**What you should do:** Copy the entries exactly. Leave out any pictures.

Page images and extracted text
[Start of section]

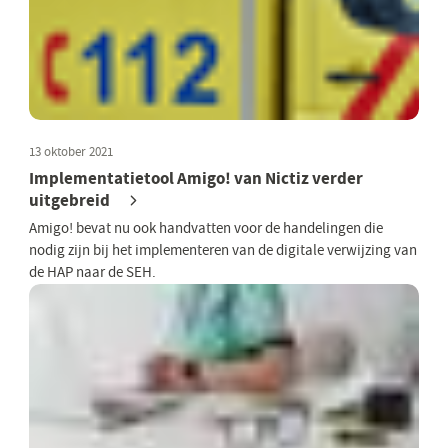
13 oktober 2021
Implementatietool Amigo! van Nictiz verder
uitgebreid
Amigo! bevat nu ook handvatten voor de handelingen die
nodig zijn bij het implementeren van de digitale verwijzing van
de HAP naar de SEH.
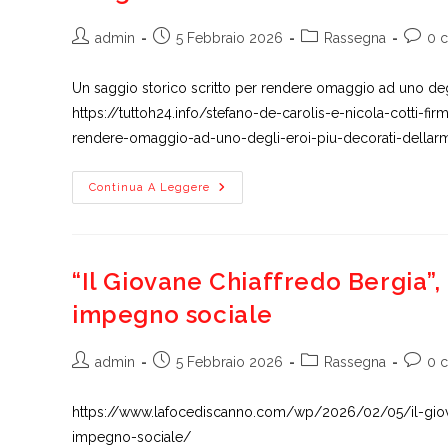
Autore
Articolo
Categoria
Comme
admin
5 Febbraio 2026
Rassegna
0 
dell'articolo:
pubblicato:
dell'articolo:
dell'ar
Un saggio storico scritto per rendere omaggio ad uno degli
https://tuttoh24.info/stefano-de-carolis-e-nicola-cotti-fi
rendere-omaggio-ad-uno-degli-eroi-piu-decorati-dellarm
Stefano
Continua A Leggere
De
Carolis
E
Nicola
Cotti
Firmano
“Il Giovane Chiaffredo Bergia”,
“Il
Giovane
impegno sociale
Chiaffredo
Bergia”
Autore
Articolo
Categoria
Comme
admin
5 Febbraio 2026
Rassegna
0 
dell'articolo:
pubblicato:
dell'articolo:
dell'ar
https://www.lafocediscanno.com/wp/2026/02/05/il-giova
impegno-sociale/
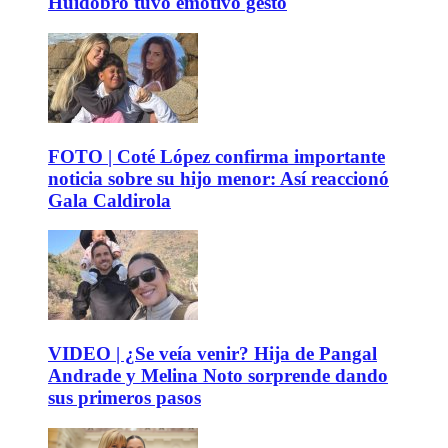
Huidobro tuvo emotivo gesto
FOTO | Coté López confirma importante
noticia sobre su hijo menor: Así reaccionó
Gala Caldirola
VIDEO | ¿Se veía venir? Hija de Pangal
Andrade y Melina Noto sorprende dando
sus primeros pasos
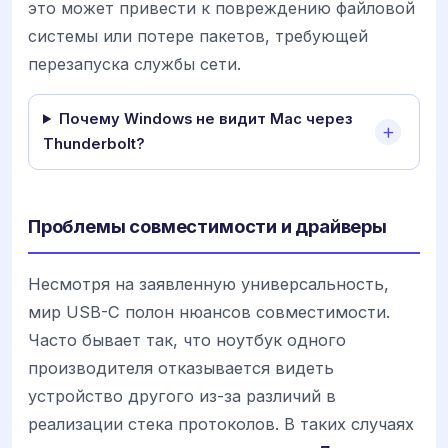
это может привести к повреждению файловой
системы или потере пакетов, требующей
перезапуска службы сети.
Почему Windows не видит Mac через
Thunderbolt?
Проблемы совместимости и драйверы
Несмотря на заявленную универсальность,
мир USB-C полон нюансов совместимости.
Часто бывает так, что ноутбук одного
производителя отказывается видеть
устройство другого из-за различий в
реализации стека протоколов. В таких случаях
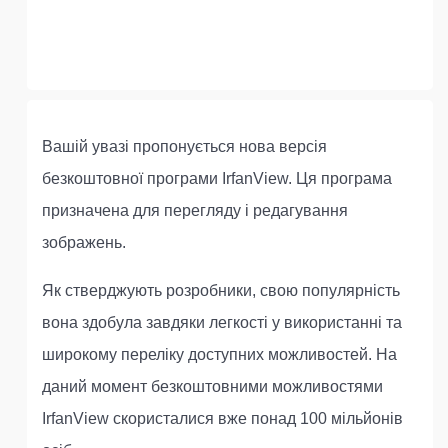
Вашій увазі пропонується нова версія
безкоштовної програми IrfanView. Ця програма
призначена для перегляду і редагування
зображень.
Як стверджують розробники, свою популярність
вона здобула завдяки легкості у використанні та
широкому переліку доступних можливостей. На
даний момент безкоштовними можливостями
IrfanView скористалися вже понад 100 мільйонів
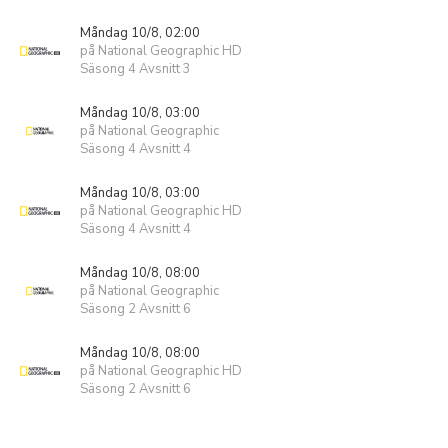
Måndag 10/8, 02:00
på National Geographic HD
Säsong 4 Avsnitt 3
Måndag 10/8, 03:00
på National Geographic
Säsong 4 Avsnitt 4
Måndag 10/8, 03:00
på National Geographic HD
Säsong 4 Avsnitt 4
Måndag 10/8, 08:00
på National Geographic
Säsong 2 Avsnitt 6
Måndag 10/8, 08:00
på National Geographic HD
Säsong 2 Avsnitt 6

[End of section]

**Output for this exercise:**
13 oktober 2021
Implementatietool Amigo! van Nictiz verder
uitgebreid
Amigo! bevat nu ook handvatten voor de handelingen die
nodig zijn bij het implementeren van de digitale verwijzing van
de HAP naar de SEH.
Autore
Articolo
Categoria
Comme
admin
5 Febbraio 2026
Rassegna
0 
dell'articolo:
pubblicato:
dell'articolo:
dell'ar
Un saggio storico scritto per rendere omaggio ad uno degli
https://tuttoh24.info/stefano-de-carolis-e-nicola-cotti-fi
rendere-omaggio-ad-uno-degli-eroi-piu-decorati-dellarm
Stefano
Continua A Leggere
De
Carolis
E
Nicola
Cotti
Firmano
“Il Giovane Chiaffredo Bergia”,
“Il
Giovane
impegno sociale
Chiaffredo
Bergia”
Autore
Articolo
Categoria
Comme
admin
5 Febbraio 2026
Rassegna
0 
dell'articolo:
pubblicato:
dell'articolo:
dell'ar
https://www.lafocediscanno.com/wp/2026/02/05/il-giova
impegno-sociale/
Huidobro tuvo emotivo gesto
FOTO | Coté López confirma importante
noticia sobre su hijo menor: Así reaccionó
Gala Caldirola
VIDEO | ¿Se veía venir? Hija de Pangal
Andrade y Melina Noto sorprende dando
sus primeros pasos
это может привести к повреждению файловой
системы или потере пакетов, требующей
перезапуска службы сети.
Почему Windows не видит Mac через
Thunderbolt?
Проблемы совместимости и драйверы
Несмотря на заявленную универсальность,
мир USB-C полон нюансов совместимости.
Часто бывает так, что ноутбук одного
производителя отказывается видеть
устройство другого из-за различий в
реализации стека протоколов. В таких случаях
Вашій увазі пропонується нова версія
безкоштовної програми IrfanView. Ця програма
призначена для перегляду і редагування
зображень.
Як стверджують розробники, свою популярність
вона здобула завдяки легкості у використанні та
широкому переліку доступних можливостей. На
даний момент безкоштовними можливостями
IrfanView скористалися вже понад 100 мільйонів
Måndag 10/8, 02:00
på National Geographic HD
Säsong 4 Avsnitt 3
Måndag 10/8, 03:00
på National Geographic
Säsong 4 Avsnitt 4
Måndag 10/8, 03:00
på National Geographic HD
Säsong 4 Avsnitt 4
Måndag 10/8, 08:00
på National Geographic
Säsong 2 Avsnitt 6
Måndag 10/8, 08:00
på National Geographic HD
Säsong 2 Avsnitt 6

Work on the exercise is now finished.